While many perceive Rabindranath Tagore as a landlord who wrote most of his masterpieces sitting in his palace-like abode, or on a luxurious boat cruising down a peaceful river, he actually ventured much deeper into the vastness beyond his regular life and social circles. During his visits abroad, he engaged in intriguing conversations with brilliant minds from across the world – starting from British sci-fi master HG Wells to French dramatist-art historian Romain Rolland to genius German physicist Albert Einstein – where he spoke about the correlation of art and science, international relations and religion, and multiculturalism.

His conversation with Einstein – at the latter's residence in suburban Berlin – brought out an interesting array of subjects.

Tagore opens the talk with the topic of "new mathematical discoveries which tell us that in the realm of infinitesimal atoms chance has its play; the drama of existence is not absolutely predestined in character." Causality, atomic disorder, elasticity of sub-atomic levels of freedom and the general stability concepts of quantum physics also get a human analogy. The differences in European and Eastern music also dominate the conversation.

Einstein -- who was an avid music listener -- gets a glimpse into how music in the East is written and driven: the structure, the artistes' liberty to improvise on a set of guidelines to produce a new presentation of the same music, linguistic structures.
Laureates of Literature: Nobel Prize recipients Tagore and Romain Rolland in conversation.
Tagore, at one point, compares harmony and melody to lines and colours; of how a line drawing can become vague and less expressional with the use of colours, while a proper combination of the two can create beautiful art. Einstein's scientific inquisitiveness is also found in the conversation, where he proposes of an experiment to study the effects of European music on an Indian who has not listened to it before, but adds that the problem with great music is that it cannot be analysed; Tagore adds that what deeply affects the listener is beyond oneself.


Tagore and Romain Rolland's connections were centred on "La Déclaration pour l' indépendence de l'esprit" – probably the first organised attempt to mobilise intellectual opinion all over the world against war, which Tagore signed on Rolland's request.

Tagore's conversation with the French litterateur in August of 1930 remains focused on the role of Geneva in keeping peaceful international relations. The religious history of India, and how it has driven a harmonious multi-religion coexistence is brought up by Rolland, while Tagore asserts that it can also be looked upon as a weakness; something that has hindered the understanding of people of true spiritual faith. Tagore's blooming fascination for art also comes up in conversation, where he says, "Words are too conscious; lines are not. Ideas have their form and colour, which wait for their incarnation in pictorial art. Just now painting has become a mania with me. My morning began with songs and poems; now, in the evening of my life, my mind is filled with forms and colours."

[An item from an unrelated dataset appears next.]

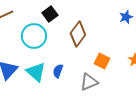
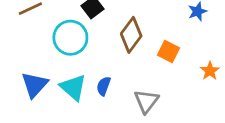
orange square: (102, 61) -> (168, 52), moved
gray triangle: (89, 82) -> (146, 101), turned -30

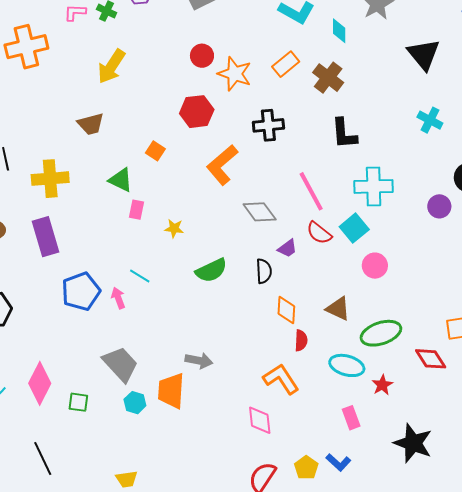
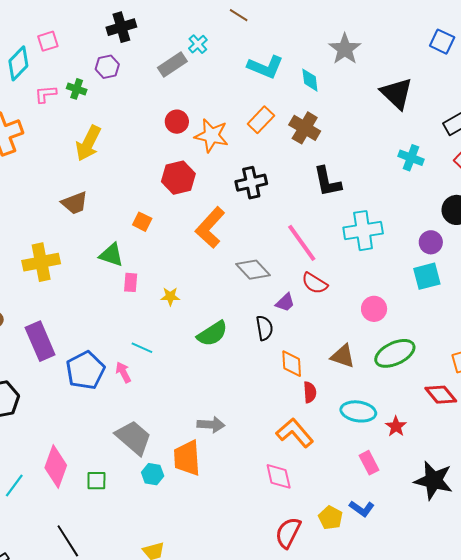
cyan square: (354, 228) -> (427, 276), moved, turned 32
purple rectangle: (46, 237) -> (40, 341), moved
green ellipse: (381, 333) -> (395, 353), moved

The June 1930 conversation between HG Wells and Rabindranath Tagore was centred on the evolution of civilisation. How the cities in the East of that time wore "big masks which represent no country in particular." Wells interpreted that as the "beginning of a new world order that refuses to be localised". A greater unison of all civilisations was also discussed upon. While Wells terms music as the most international of all things, Tagore rebuts that the 300+ compositions that he had made were "sealed from the West" because they couldn't be presented in Western notations. The supposed superiority of the West and the reasons behind the cultural diffusion of the West – seemingly more profound in places like Japan, compared to the Indian subcontinent – also added up to a lively debate.

Tagore concluded by saying, "My country, like every other, will evolve its own constitution; it will pass through its experimental phase and settle down into something quite different from what you or I expect."